Updated August 13, 2014 Updated August 13, 2014

Most applicants will apply to a particular business school with the aim of realizing long-aspired MBA career opportunities. But even for the most determined of MBA career seekers, there is a great deal of soul searching that needs to be conducted before transitioning from business education to employment.

Part of the reason that the top MBA programs are the best in their game is because they ensure that their students are given every opportunity to secure their ideal MBA career option.

Here, the fundamental requirement from students is that they make themselves available for school-organized schemes, whether they be industry internships, networking events, on-campus recruitment fairs, access to specialist portals catered to careers for MBAs, or leveraging the contacts from business school.

Utilizing contacts made at business school, plus those inherited through alumni networks, as well as their own and those of their classmates is the “name of the game” these days according to Paul Lindblad, assistant dean at the Paul Merage School of Business, UC Irvine.

That, and nurturing the soft skills needed to make new contacts during brief encounters such as those at school organized recruiter events.

“Developing your informational interviewing and networking skills which you will utilize over a lifetime is part of what you are gaining by earning your MBA,” says Lindblad.

“What you aren’t getting is your own personal executive search service. Anyone who thinks this is what business school can provide MBA students is living in a fantasy world, one that simply doesn’t exist.”

At the forefront of MBA career options

All of the top business schools have departments designed to give advice in MBA career options, such as honing networking and interviewing skills, helping organize industry internships, and placing candidates within a wide range of careers for MBAs.

“We encourage our students to thoroughly research all employment options early on in the course,” says Morea Josias, careers services at the University of Cape Town Graduate School of Business (UCT GSB).

“To do so, we arrange sector networking early on in the MBA – where students can practice their networking skills by meeting alumni who are already working in the sectors they are interested in.

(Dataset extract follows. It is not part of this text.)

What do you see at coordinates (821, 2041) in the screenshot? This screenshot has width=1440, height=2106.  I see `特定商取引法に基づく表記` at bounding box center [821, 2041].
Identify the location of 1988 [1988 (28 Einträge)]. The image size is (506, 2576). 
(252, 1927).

“We then arrange a comprehensive on campus recruitment program later on in the year, where students can listen to – and meet – recruiters face-to-face to find out more about their companies,” Josias says.

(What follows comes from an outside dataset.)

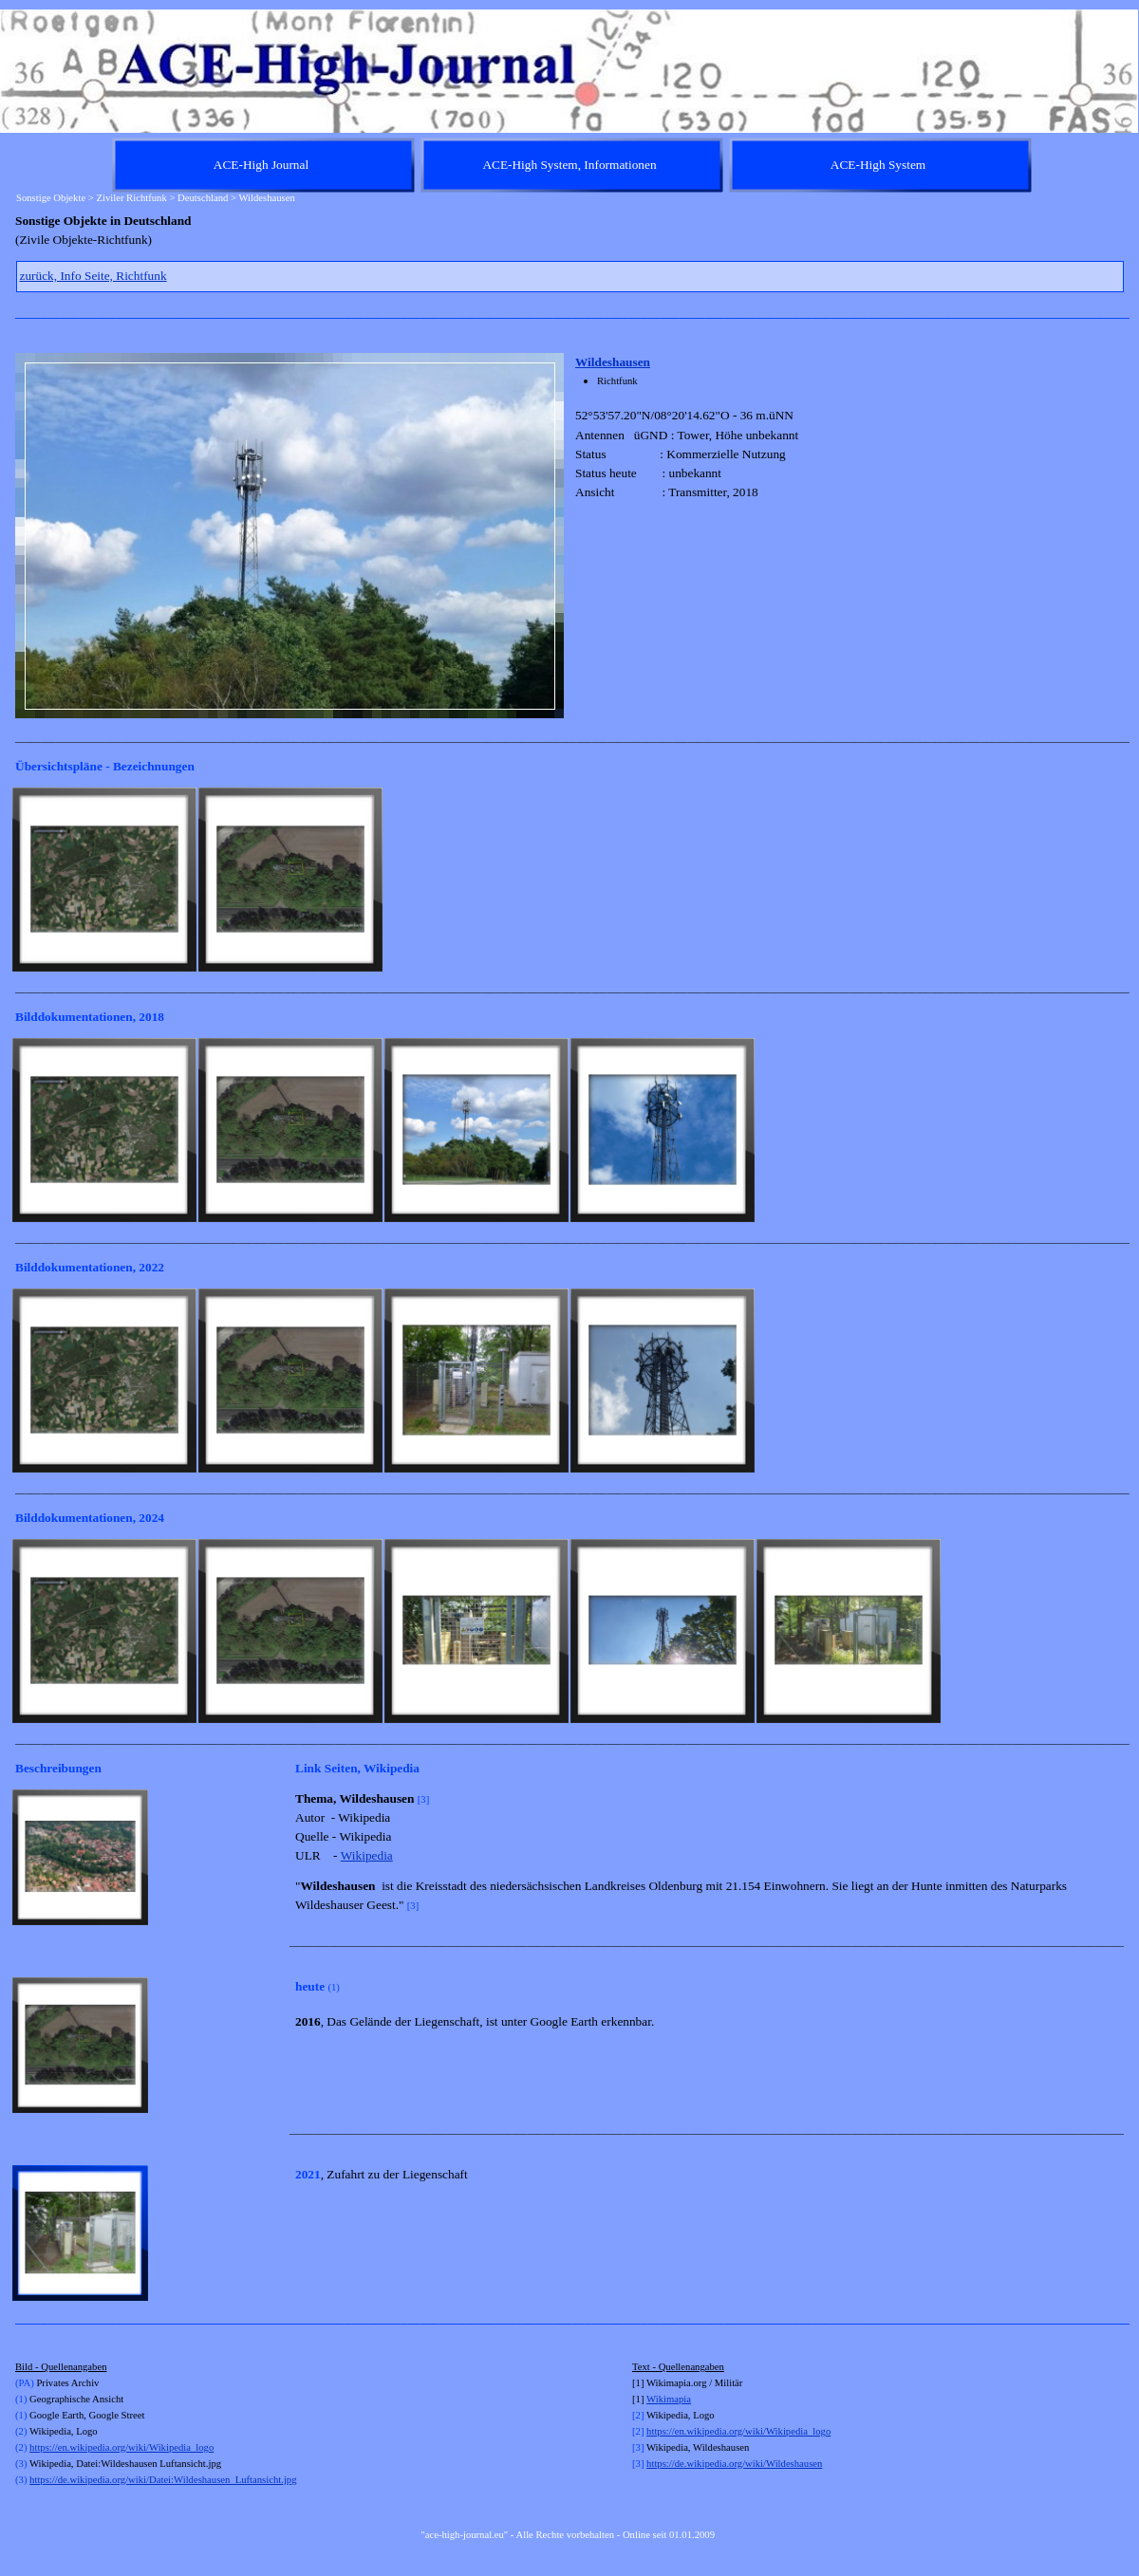  What do you see at coordinates (652, 2399) in the screenshot?
I see `Wi` at bounding box center [652, 2399].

But while business schools excel in expanding the MBA career opportunities of their students before placing them in front of eager recruiters, they can’t ensure that their student’s make the right decisions for them when the time comes.

Getting Personal: Selecting Your Ideal MBA Career Opportunities

“Ask yourself - what is the future of this sector? What is the future of this business?” says Javier Muñoz, careers services director at IESE Business School.

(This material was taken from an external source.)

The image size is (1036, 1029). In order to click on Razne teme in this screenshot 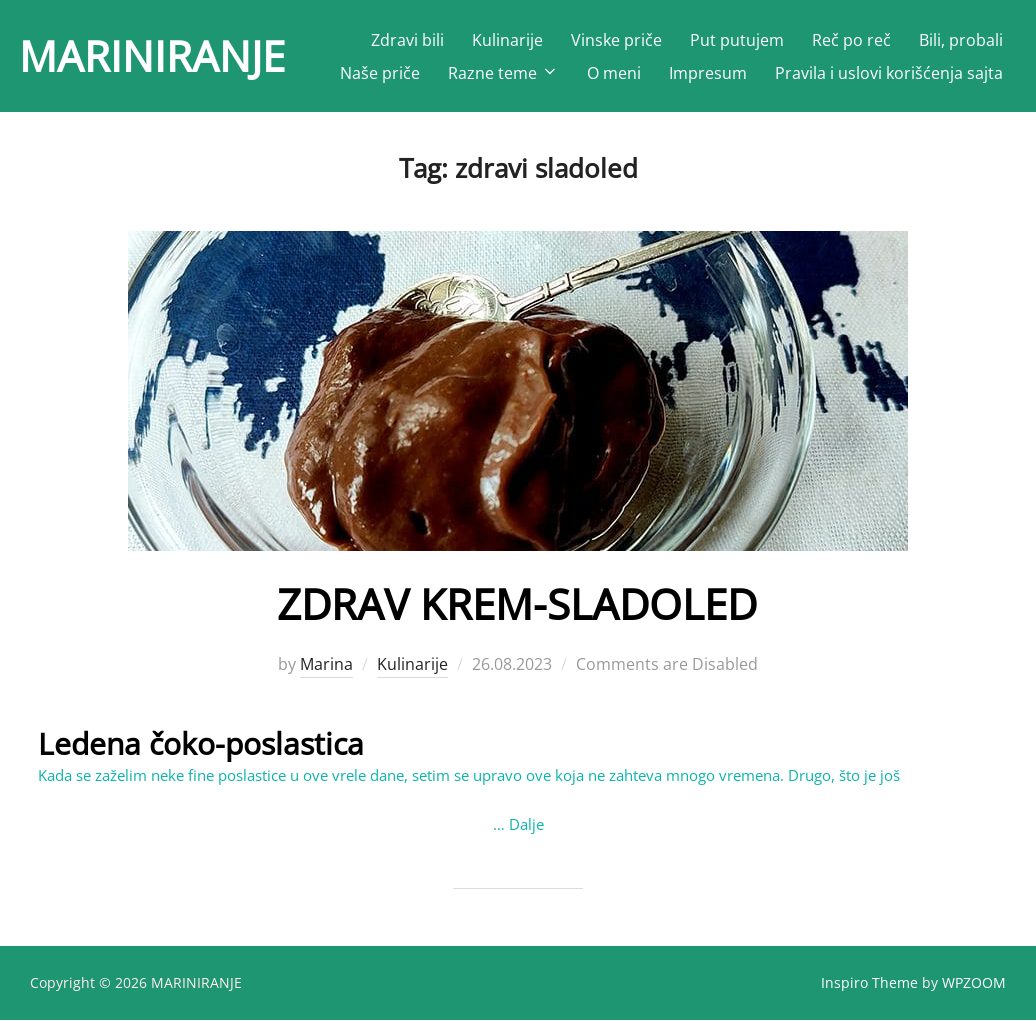 , I will do `click(503, 73)`.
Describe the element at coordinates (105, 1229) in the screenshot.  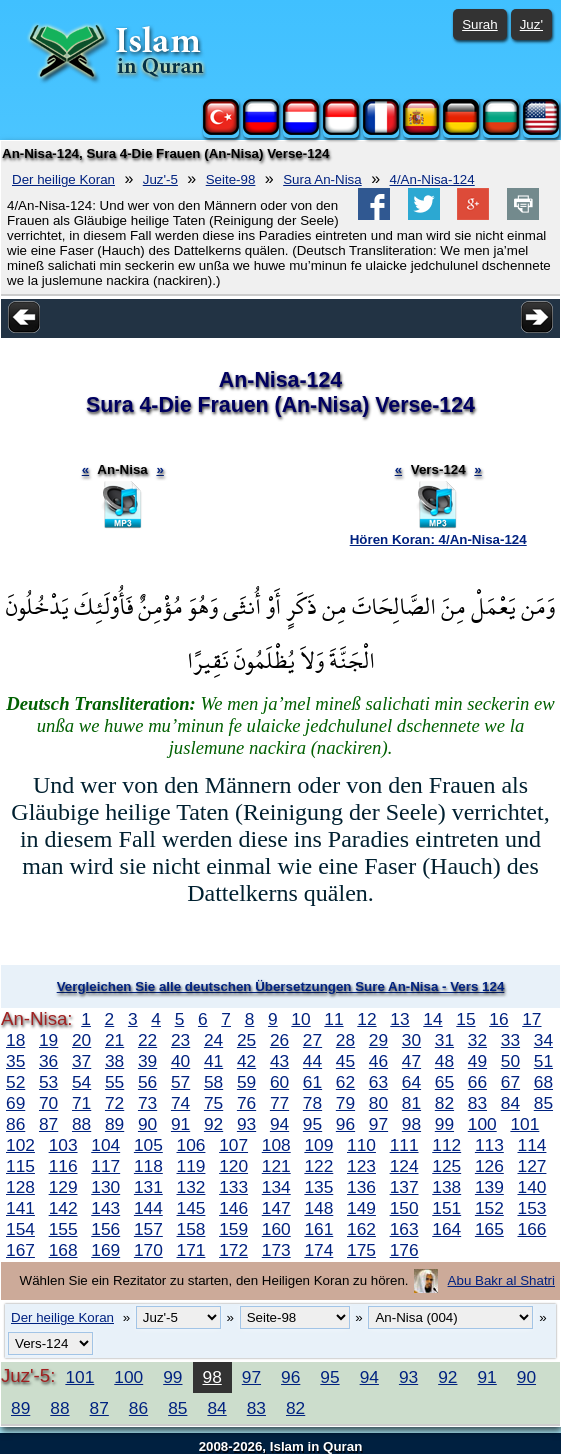 I see `156` at that location.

“Speak to alumni working in that company and find out what the career path is like for an MBA student, the salary structure and the whole employment process – you want to build as complete a picture as possible.”

“Of course this takes additional time to your studies, but it is truly worth it – and this is what the careers service is here to help you with,” continues Muñoz.

On a personal level, graduates need to be realistic about their true motivators, be they lifestyle, security, financial gain, intellectual challenge, or any other goal in life.

Susan Masson, associate director of MBA career management, McCombs School of Business at The University of Texas, Austin points out that: “employers are looking for professionals who can successfully do the technical work required and who also fit with the culture of the organization.”

Therefore, to ensure the best MBA career opportunity, being honest with a potential employer could reap dividends.

Ian Christie, director of graduate career services at Sauder School of Business at the University of British Columbia points out that post-MBA learning can come from a role that stretches your abilities, where change and growth are present, where formal learning programs are in place and perhaps most importantly, from the right type of managers and leaders.

How to target your MBA career options

One of the best ways to target potential MBA career opportunities, Christie says, is to really get to know the field and players that you are purporting to be interested in and then at a more granular level, the company, job and key hiring decision makers.

And that means being truly interested.

“The only way to do this is to demonstrate it through actions and outcomes, not words. Read what they read. Attend what they attend. Be an insider. Not an outsider. The savvy hiring decision makers will see that fire in the belly.”